Riedel’s warning below follows similarly sobering warnings by military analyst, Anthony Cordesmann. But it bears repeating. Here is the money quote that should be noted for its clarity and realism:

AN ISRAELI attack on Iran is a disaster in the making. And it will directly impact key strategic American interests. Iran will see an attack as American supported if not American orchestrated. The aircraft in any strike will be American-produced, -supplied and -funded F-15s and F-16s, and most of the ordnance will be from American stocks.

Iran will almost certainly retaliate against both U.S. and Israeli targets. To demonstrate its retaliatory prowess, Iran has already fired salvos of test missiles (some of which are capable of striking Israel), and Iranian leaders have warned they would respond to an attack by either Israel or the United States with attacks against Tel Aviv, U.S. ships and facilities in the Persian Gulf, and other targets. Even if Iran chooses to retaliate in less risky ways, it could respond indirectly by encouraging Hezbollah attacks against Israel and Shia militia attacks against U.S. forces in Iraq, as well as terrorist attacks against American and Israeli targets in the Middle East and beyond.

America’s greatest vulnerability would be in Afghanistan. Iran could easily increase its assistance to the Taliban and make the already-difficult Afghan mission much more complicated. Western Afghanistan is especially vulnerable to Iranian mischief, and NATO has few troops there to cover a vast area. President Obama would have to send more, not fewer, troops to fight that war.

Making matters worse, considering the likely violent ramifications, even a successful Israeli raid would only delay Iran’s nuclear program, not eliminate it entirely. In fact, some Israeli intelligence officials suspect that delay would only be a year or so. Thus the United States would still need a strategy to deal with the basic problem of Iran’s capabilities after an attack, but in a much more complicated diplomatic context since Tehran would be able to argue it was the victim of aggression and probably would renounce its NPT commitments. Support for the existing sanctions on Iran after a strike would likely evaporate.

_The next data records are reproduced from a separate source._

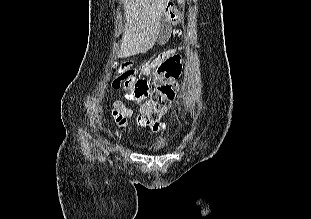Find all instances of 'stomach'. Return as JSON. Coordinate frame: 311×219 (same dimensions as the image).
I'll list each match as a JSON object with an SVG mask.
<instances>
[{
    "label": "stomach",
    "instance_id": "1",
    "mask_svg": "<svg viewBox=\"0 0 311 219\" xmlns=\"http://www.w3.org/2000/svg\"><path fill=\"white\" fill-rule=\"evenodd\" d=\"M165 18H166L169 22L176 23V22L179 20L180 16H179V14H177V13H175V14L167 13L166 16H165Z\"/></svg>",
    "mask_w": 311,
    "mask_h": 219
}]
</instances>
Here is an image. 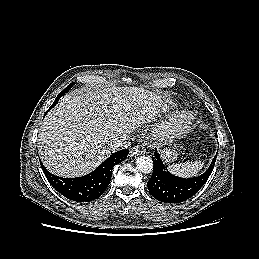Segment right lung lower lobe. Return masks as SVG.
I'll return each mask as SVG.
<instances>
[{"mask_svg": "<svg viewBox=\"0 0 259 259\" xmlns=\"http://www.w3.org/2000/svg\"><path fill=\"white\" fill-rule=\"evenodd\" d=\"M62 96L63 95L60 93L56 97L54 103L52 104L53 107ZM53 107L51 106L49 110ZM128 152L129 150H120L113 153L93 172L78 178H62L54 176L47 171L43 165L41 166L47 180L59 193L76 202H89L97 199L104 193L111 181L113 167L124 161L128 155Z\"/></svg>", "mask_w": 259, "mask_h": 259, "instance_id": "obj_1", "label": "right lung lower lobe"}]
</instances>
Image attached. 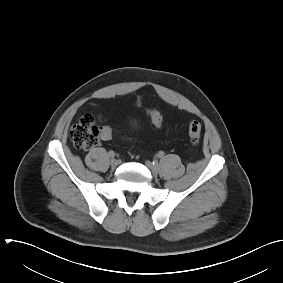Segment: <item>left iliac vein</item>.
Segmentation results:
<instances>
[{"instance_id": "obj_1", "label": "left iliac vein", "mask_w": 283, "mask_h": 283, "mask_svg": "<svg viewBox=\"0 0 283 283\" xmlns=\"http://www.w3.org/2000/svg\"><path fill=\"white\" fill-rule=\"evenodd\" d=\"M146 166L152 172L153 175H157L159 173V166L158 164H154L150 161H146Z\"/></svg>"}]
</instances>
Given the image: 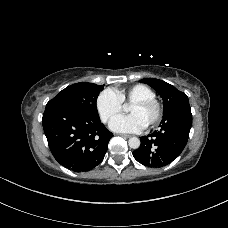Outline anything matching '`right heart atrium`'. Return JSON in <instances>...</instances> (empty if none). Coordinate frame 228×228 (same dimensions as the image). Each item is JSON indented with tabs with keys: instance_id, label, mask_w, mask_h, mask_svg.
<instances>
[{
	"instance_id": "right-heart-atrium-1",
	"label": "right heart atrium",
	"mask_w": 228,
	"mask_h": 228,
	"mask_svg": "<svg viewBox=\"0 0 228 228\" xmlns=\"http://www.w3.org/2000/svg\"><path fill=\"white\" fill-rule=\"evenodd\" d=\"M96 109L103 122L110 121L122 110V101L115 90L104 89L96 98Z\"/></svg>"
}]
</instances>
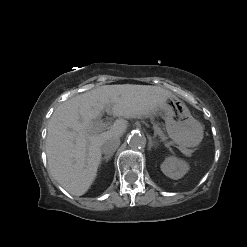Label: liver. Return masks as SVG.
<instances>
[{
  "instance_id": "1",
  "label": "liver",
  "mask_w": 247,
  "mask_h": 247,
  "mask_svg": "<svg viewBox=\"0 0 247 247\" xmlns=\"http://www.w3.org/2000/svg\"><path fill=\"white\" fill-rule=\"evenodd\" d=\"M172 93L151 85H104L60 104L48 124L46 154L51 176L70 194H85L94 182L101 161V145L120 138L127 129L121 120L107 131L95 130L93 120L106 110L117 117H149Z\"/></svg>"
}]
</instances>
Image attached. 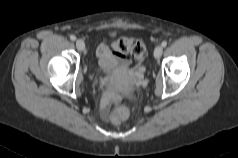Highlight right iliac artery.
Returning <instances> with one entry per match:
<instances>
[{"label":"right iliac artery","instance_id":"82829eb1","mask_svg":"<svg viewBox=\"0 0 238 158\" xmlns=\"http://www.w3.org/2000/svg\"><path fill=\"white\" fill-rule=\"evenodd\" d=\"M70 39H71L72 41H75V40H76V36H75V35H71V36H70Z\"/></svg>","mask_w":238,"mask_h":158}]
</instances>
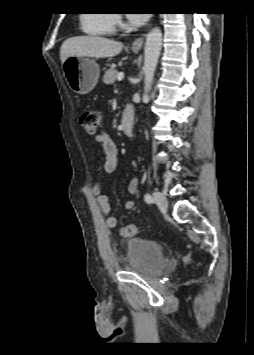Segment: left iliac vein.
<instances>
[{
	"instance_id": "1",
	"label": "left iliac vein",
	"mask_w": 254,
	"mask_h": 355,
	"mask_svg": "<svg viewBox=\"0 0 254 355\" xmlns=\"http://www.w3.org/2000/svg\"><path fill=\"white\" fill-rule=\"evenodd\" d=\"M154 201L162 212H165L168 207L166 196L161 192H154Z\"/></svg>"
}]
</instances>
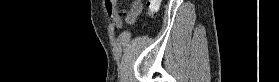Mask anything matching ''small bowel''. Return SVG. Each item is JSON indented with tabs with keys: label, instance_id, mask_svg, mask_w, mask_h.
Returning <instances> with one entry per match:
<instances>
[{
	"label": "small bowel",
	"instance_id": "obj_1",
	"mask_svg": "<svg viewBox=\"0 0 279 82\" xmlns=\"http://www.w3.org/2000/svg\"><path fill=\"white\" fill-rule=\"evenodd\" d=\"M106 8L109 14V17L115 24V26L121 28L124 23L126 24H133L137 17L139 16L141 9L136 11L139 6H137V1H133L131 6L127 9H119L117 7L116 1H106Z\"/></svg>",
	"mask_w": 279,
	"mask_h": 82
}]
</instances>
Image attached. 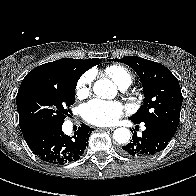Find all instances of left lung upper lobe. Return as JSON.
<instances>
[{"label":"left lung upper lobe","mask_w":196,"mask_h":196,"mask_svg":"<svg viewBox=\"0 0 196 196\" xmlns=\"http://www.w3.org/2000/svg\"><path fill=\"white\" fill-rule=\"evenodd\" d=\"M109 61H117L130 66L142 82L144 104L130 118L139 123L156 121L175 133L183 97L178 80L168 68L137 56H126Z\"/></svg>","instance_id":"5c2ea615"}]
</instances>
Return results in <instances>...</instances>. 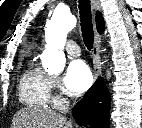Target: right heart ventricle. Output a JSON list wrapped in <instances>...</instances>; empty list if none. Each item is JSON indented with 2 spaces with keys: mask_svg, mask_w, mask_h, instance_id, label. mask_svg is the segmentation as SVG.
Listing matches in <instances>:
<instances>
[{
  "mask_svg": "<svg viewBox=\"0 0 142 128\" xmlns=\"http://www.w3.org/2000/svg\"><path fill=\"white\" fill-rule=\"evenodd\" d=\"M48 76L34 65L23 72L19 83L20 101L32 107H45L50 102Z\"/></svg>",
  "mask_w": 142,
  "mask_h": 128,
  "instance_id": "e07e8e85",
  "label": "right heart ventricle"
}]
</instances>
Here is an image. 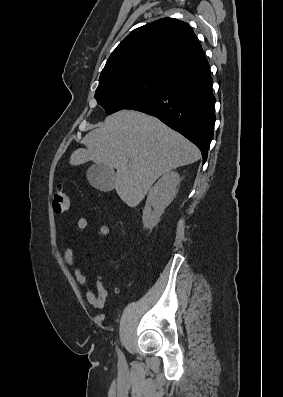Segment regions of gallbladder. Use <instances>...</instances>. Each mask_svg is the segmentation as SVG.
Segmentation results:
<instances>
[{"mask_svg": "<svg viewBox=\"0 0 283 397\" xmlns=\"http://www.w3.org/2000/svg\"><path fill=\"white\" fill-rule=\"evenodd\" d=\"M115 177L114 170L102 164H94L87 171V179L91 186L102 192L113 190Z\"/></svg>", "mask_w": 283, "mask_h": 397, "instance_id": "obj_1", "label": "gallbladder"}]
</instances>
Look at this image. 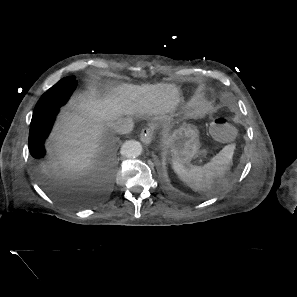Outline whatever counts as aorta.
<instances>
[{"instance_id":"1","label":"aorta","mask_w":297,"mask_h":297,"mask_svg":"<svg viewBox=\"0 0 297 297\" xmlns=\"http://www.w3.org/2000/svg\"><path fill=\"white\" fill-rule=\"evenodd\" d=\"M120 153L126 158H135L141 155L142 145L140 142L135 140L126 141L122 146Z\"/></svg>"}]
</instances>
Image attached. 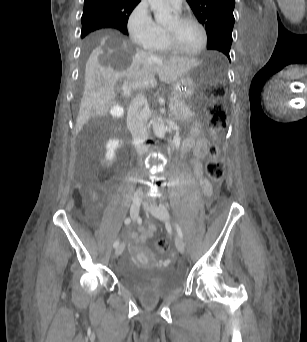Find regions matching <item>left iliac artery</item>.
<instances>
[{
  "instance_id": "left-iliac-artery-1",
  "label": "left iliac artery",
  "mask_w": 307,
  "mask_h": 342,
  "mask_svg": "<svg viewBox=\"0 0 307 342\" xmlns=\"http://www.w3.org/2000/svg\"><path fill=\"white\" fill-rule=\"evenodd\" d=\"M176 228H177V232H178L179 236L182 238L183 237L182 230L178 224H176Z\"/></svg>"
}]
</instances>
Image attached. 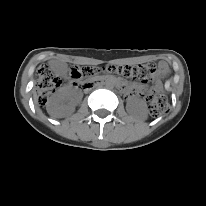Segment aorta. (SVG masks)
Listing matches in <instances>:
<instances>
[{"label":"aorta","mask_w":206,"mask_h":206,"mask_svg":"<svg viewBox=\"0 0 206 206\" xmlns=\"http://www.w3.org/2000/svg\"><path fill=\"white\" fill-rule=\"evenodd\" d=\"M106 87H107L108 89L114 88V82H113L110 78H108V79L106 80Z\"/></svg>","instance_id":"obj_1"}]
</instances>
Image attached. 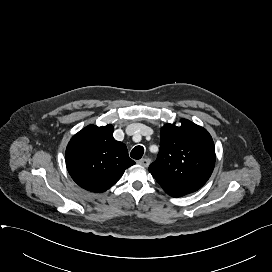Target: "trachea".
Segmentation results:
<instances>
[{
    "label": "trachea",
    "mask_w": 272,
    "mask_h": 272,
    "mask_svg": "<svg viewBox=\"0 0 272 272\" xmlns=\"http://www.w3.org/2000/svg\"><path fill=\"white\" fill-rule=\"evenodd\" d=\"M144 154V148L142 146H136L132 149L131 153H130V156L133 158V159H141L142 156Z\"/></svg>",
    "instance_id": "3493384b"
}]
</instances>
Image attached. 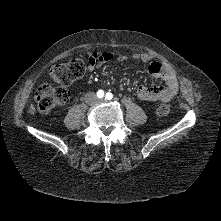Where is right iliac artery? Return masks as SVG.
<instances>
[{
	"label": "right iliac artery",
	"mask_w": 221,
	"mask_h": 221,
	"mask_svg": "<svg viewBox=\"0 0 221 221\" xmlns=\"http://www.w3.org/2000/svg\"><path fill=\"white\" fill-rule=\"evenodd\" d=\"M97 96H98L99 98H103V96H104V91H103V90H99V91L97 92Z\"/></svg>",
	"instance_id": "1"
}]
</instances>
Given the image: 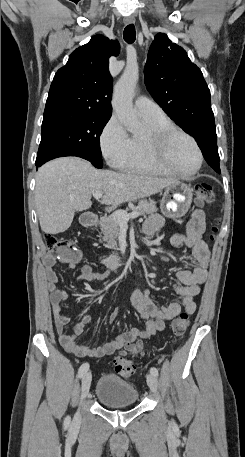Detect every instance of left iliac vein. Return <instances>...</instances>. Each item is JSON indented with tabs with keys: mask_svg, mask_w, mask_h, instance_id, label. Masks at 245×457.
Listing matches in <instances>:
<instances>
[{
	"mask_svg": "<svg viewBox=\"0 0 245 457\" xmlns=\"http://www.w3.org/2000/svg\"><path fill=\"white\" fill-rule=\"evenodd\" d=\"M147 381L151 392L156 393L158 386L157 377L154 374H148Z\"/></svg>",
	"mask_w": 245,
	"mask_h": 457,
	"instance_id": "obj_1",
	"label": "left iliac vein"
}]
</instances>
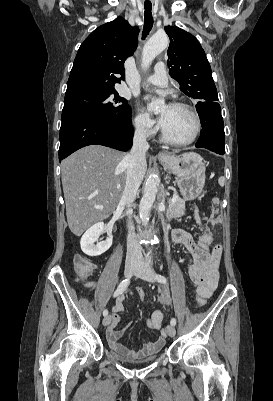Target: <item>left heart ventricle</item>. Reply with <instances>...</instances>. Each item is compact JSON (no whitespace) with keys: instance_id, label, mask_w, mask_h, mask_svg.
I'll use <instances>...</instances> for the list:
<instances>
[{"instance_id":"left-heart-ventricle-1","label":"left heart ventricle","mask_w":273,"mask_h":401,"mask_svg":"<svg viewBox=\"0 0 273 401\" xmlns=\"http://www.w3.org/2000/svg\"><path fill=\"white\" fill-rule=\"evenodd\" d=\"M162 114L164 117L161 125L172 138L187 140L195 133V121L187 111L170 106L164 109Z\"/></svg>"}]
</instances>
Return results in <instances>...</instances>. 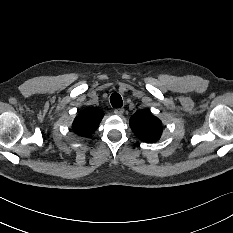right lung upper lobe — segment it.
Wrapping results in <instances>:
<instances>
[{
  "mask_svg": "<svg viewBox=\"0 0 233 233\" xmlns=\"http://www.w3.org/2000/svg\"><path fill=\"white\" fill-rule=\"evenodd\" d=\"M103 116L101 110L88 107L75 118L73 131L79 136L90 135L97 129Z\"/></svg>",
  "mask_w": 233,
  "mask_h": 233,
  "instance_id": "right-lung-upper-lobe-1",
  "label": "right lung upper lobe"
}]
</instances>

And to put things even more baldly:

The United States needs to send a clear red light to Israel. There is no option but to actively discourage an Israeli attack…America does have influence and it should be wielded.

Perhaps the most radical statement in Riedel’s article is this (and I never would’ve expected to read this from anyone affiliated with the Saban Center):

PERSUADING ISRAEL not to attack Iran really means convincing Israel that now is the time to give up its regional nuclear monopoly.

In other words, Riedel is arguing that persuading Israel to give up on its attack means tacitly accepting an Iranian nuclear weapon AND giving up on decades of firm Israeli policy upholding its monopoly by military attack if necessary. That would truly be a revolutionary about-face in Israeli strategic thinking. If he or Obama or anyone else could persuade Israel to adopt this approach–more power to him. But given the absolute hysteria emanating from Israeli leadership circles on this subject, I don’t see how such it can work.

Riedel’s piece argues convincingly that while Iran is a troublesome nation, that all of its strategic calculations and actions are based on carefully calibrated and pragmatic (not revolutionary or bellicose) considerations. Here’s another money quote:

Contrary to Netanyahu’s cries, Iran is not a crazy state. A nuclear security guarantee to Israel, if backed by a credible arsenal, will deter Tehran.

Once again, it’s almost breathtaking to see this coming out of the Saban Center. One wonders whether there may be a policy division among some in the Israel lobby developing about the wisdom of such an attack.

One thing’s for certain, either Riedel or Saban will shortly be facing stern lectures from the Israeli embassy and other lobby elites for having left the “pro-Israel” reservation.